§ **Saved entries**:
* * * * * * * * *

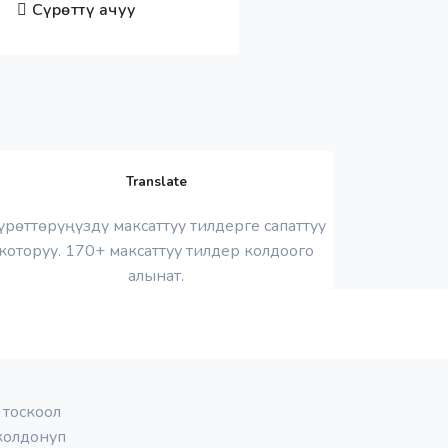
Сүрөттү ачуу
Translate
үрөттөрүңүздү максаттуу тилдерге сапаттуу
которуу. 170+ максаттуу тилдер колдоого
алынат.
 тоскоол
 колдонуп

* * * * * * * * *

§ **GOAL OF THE EXERCISE**: Write every entry out again exactly, dropping the pictures.

§ **SOLUTION**:
Сүрөттү ачуу
Translate
үрөттөрүңүздү максаттуу тилдерге сапаттуу
которуу. 170+ максаттуу тилдер колдоого
алынат.
 тоскоол
 колдонуп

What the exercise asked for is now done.